Fiddlehead Frittata

8 ingredients
7 steps

Ingredients

  • 6 eggs
  • 1 cup fiddleheads
  • 1 cup sliced mushrooms (morels would be ideal)
  • 2 cloves minced garlic
  • 4 ounces ricotta or cream cheese
  • 2 sprigs chopped parsley (optional)
  • 1 splash olive oil
  • 1 pinch salt and pepper, to taste

Directions

  1. 1
    Clean fiddleheads, removing brown fuzz. Then cook in boiled water for about 10 minutes. Rinse and trim ends.
  2. 2
    Meanwhile, saute minced garlic and sliced mushrooms in olive oil, until tender.

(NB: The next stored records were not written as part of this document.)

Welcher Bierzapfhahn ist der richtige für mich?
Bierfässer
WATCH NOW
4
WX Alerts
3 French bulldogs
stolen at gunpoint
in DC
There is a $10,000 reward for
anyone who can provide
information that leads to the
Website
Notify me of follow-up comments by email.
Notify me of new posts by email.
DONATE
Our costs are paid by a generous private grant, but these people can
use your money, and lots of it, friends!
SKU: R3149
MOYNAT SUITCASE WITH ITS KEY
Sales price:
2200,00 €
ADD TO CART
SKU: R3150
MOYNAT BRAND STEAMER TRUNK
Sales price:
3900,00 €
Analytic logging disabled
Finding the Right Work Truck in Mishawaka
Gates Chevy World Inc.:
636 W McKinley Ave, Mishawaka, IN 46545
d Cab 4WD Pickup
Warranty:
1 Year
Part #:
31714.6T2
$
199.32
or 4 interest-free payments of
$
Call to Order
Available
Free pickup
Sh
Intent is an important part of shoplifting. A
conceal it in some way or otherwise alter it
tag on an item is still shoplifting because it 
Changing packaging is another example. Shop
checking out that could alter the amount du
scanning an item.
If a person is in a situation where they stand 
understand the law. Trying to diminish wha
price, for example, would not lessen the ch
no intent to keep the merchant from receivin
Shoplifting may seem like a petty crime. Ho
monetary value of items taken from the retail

I recommend using an oiled cast iron pan.
  3. 3
    Add cooked fiddleheads, salt and pepper, cook a few more minutes until everything is tender but not mushy.
  4. 4
    Lower heat, add chopped parsley if using.
  5. 5
    In another bowl, beat the eggs with a pinch of salt. Add cheese-okay to leave dollops.
  6. 6
    Add egg mixture to the vegetables, stir just a bit if not evenly distributed. Cook over low-med heat until eggs begin to set, around 10 minutes.
  7. 7
    Finish cooking under broiler, 3 minutes or so. Serve hot or room temperature.